Oggi ho lasciato il Garmin a casa. Pedalata reale, niente dito.

Nessun beep alla partenza. Nessuna traccia da seguire, nessun watt da inseguire, nessun cuore da monitorare. Solo io, la bici, e la strada. I primi minuti? Strani. Mi sembrava di pedalare senza patente, senza testimoni, senza scopo (in effetti).

Poi ho iniziato a respirare meglio. A guardare gli alberi invece che il computerino. A sentire il corpo, non i numeri.
E mentre le ruote scorrevano leggere su strade conosciute, mi è venuto in mente il Caso 3 del Mumonkan – Il dito di Gutei.

Un giovane monaco chiede al maestro Gutei cos’è la Via. In risposta, Gutei alza un dito. Solo quello.
Il gesto diventa per l’allievo un fulmine nel cervello: capisce qualcosa. A modo suo.

Allora inizia a imitare il maestro. Ogni volta che qualcuno gli chiede qualcosa sullo Zen e sugl’insegnamenti di Gutei… tac!

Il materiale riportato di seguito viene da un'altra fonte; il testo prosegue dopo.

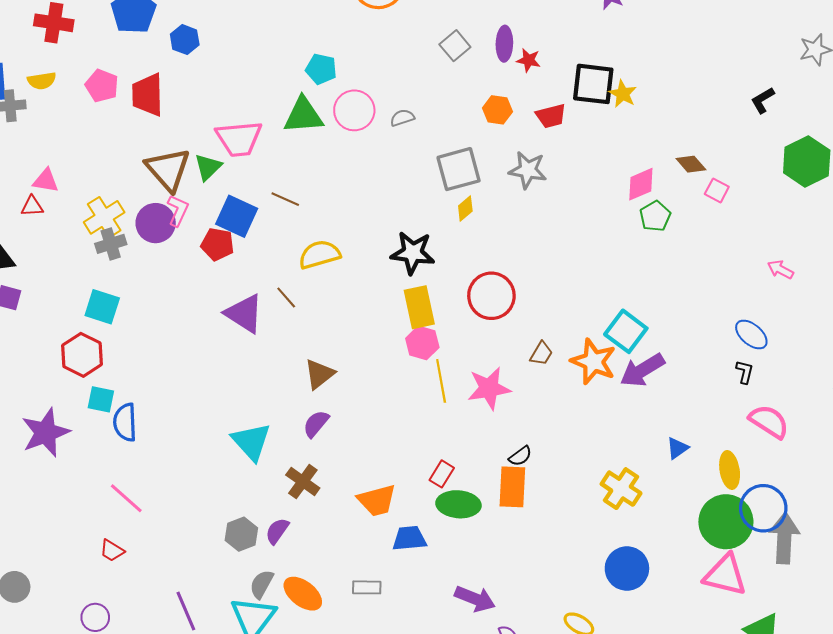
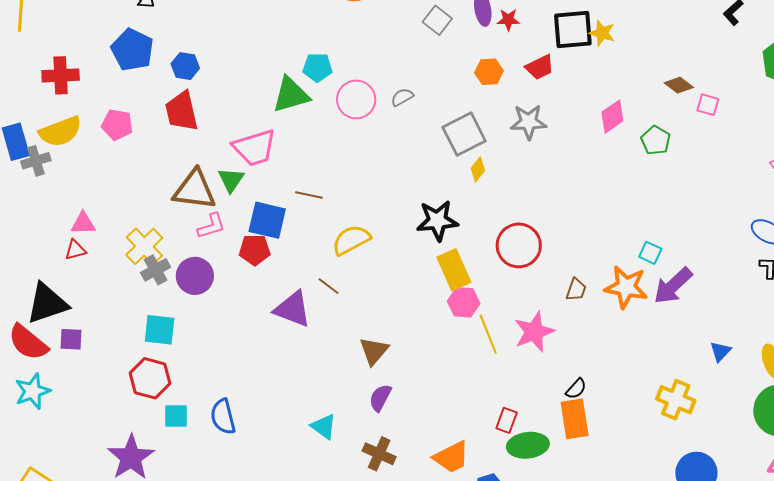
yellow semicircle: (42, 81) -> (60, 132), size x1.6
red trapezoid: (147, 95) -> (182, 111), moved
green triangle: (303, 115) -> (291, 95), moved
brown triangle: (168, 169) -> (195, 190), turned -30
pink diamond: (641, 184) -> (612, 117), moved
pink L-shape: (178, 210) -> (211, 226), turned 60
purple circle: (156, 223) -> (195, 276), moved
cyan square: (626, 331) -> (650, 253), size x0.6
blue semicircle: (125, 422) -> (223, 417), moved
cyan triangle: (251, 442) -> (324, 427), size x0.7

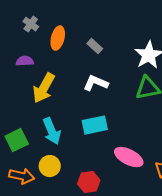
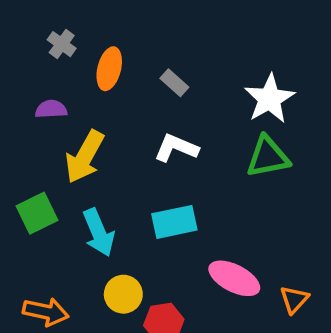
green square: (17, 140) -> (37, 213), moved
yellow circle: (50, 166) -> (123, 294), moved

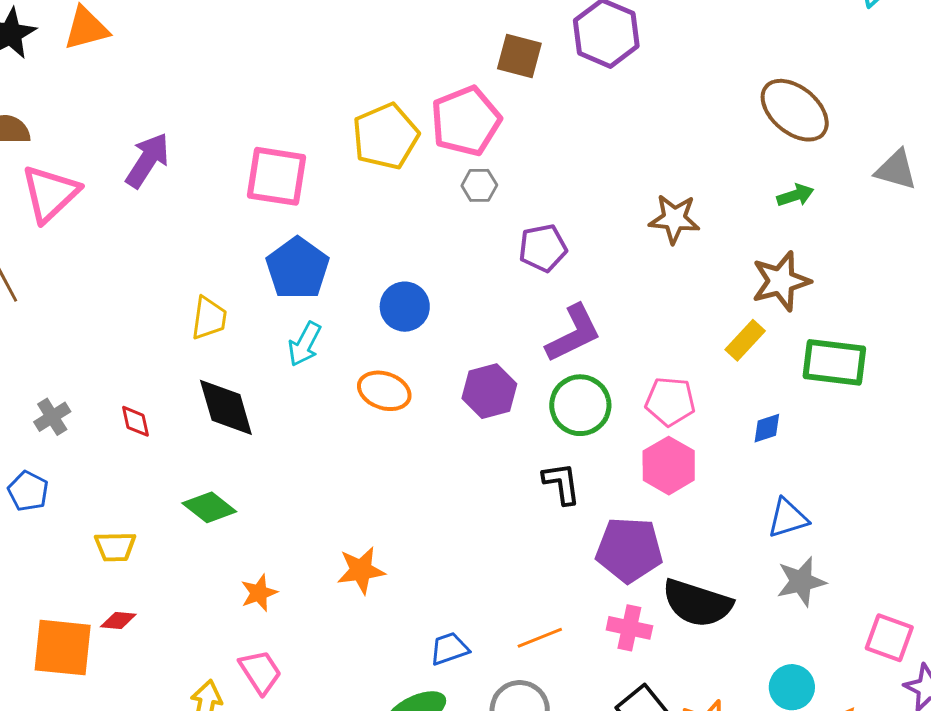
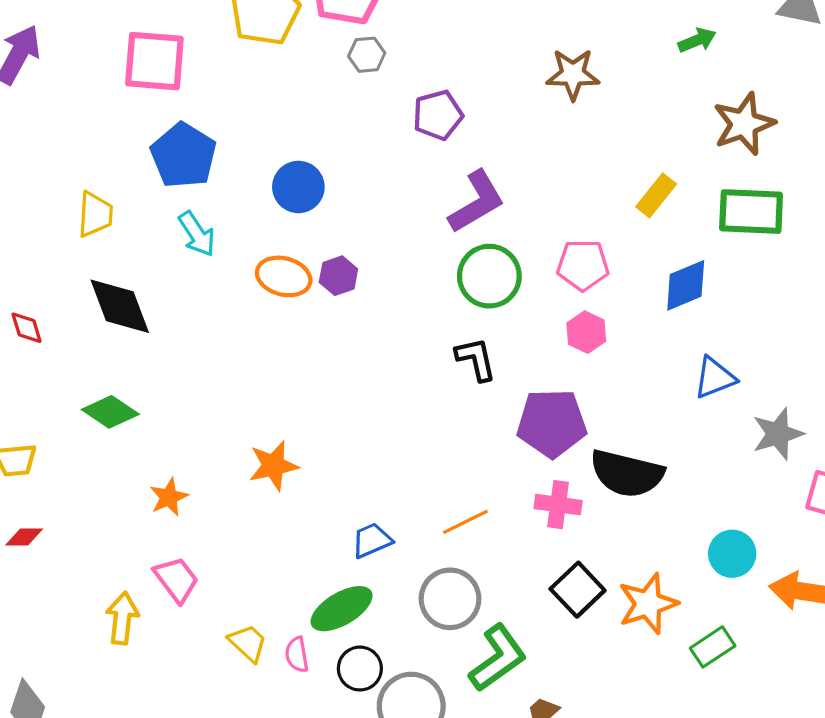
brown star: (781, 281) -> (744, 124), moved
cyan arrow: (305, 344) -> (197, 234), turned -57
purple hexagon: (489, 391) -> (338, 276), moved, size x0.7
blue diamond: (767, 428) -> (686, 285), size x1.6
pink hexagon: (669, 466) -> (586, 332), size x0.7
gray star: (801, 582) -> (778, 434), moved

Alza il dito.
Quando Gutei lo scopre, prende un coltello e—zac!—gli taglia il dito.
Mentre il poveretto urla di dolore, Gutei lo chiama.
Il monaco si volta d’istinto. E in quell’attimo, senza dito, capisce davvero.

La morale? Trova la tua voce, esprimi la tua verità, non copiare quella di un altro.
Il gesto non è la verità. La mappa non è il territorio. La foto di una pizza non ti può sfamare. 
E il Garmin non è la pedalata.

Oggi, senza dati, ho trovato un ritmo più sincero. Nessuna fretta, nessuna prova, nessuna rincorsa a qualcosa. Solo curve, salitine, vento e silenzio. La strada non voleva nulla da me. E io non volevo nulla da lei.

Sono tornato sudato, contento. Nessun KOM, nessuna media da confrontare, solo una verità semplice:

Non serve sapere dove sei per essere lì davvero.
E il dito? Il mio, ben attaccato alla mano. Il Garmin, domani lo porto!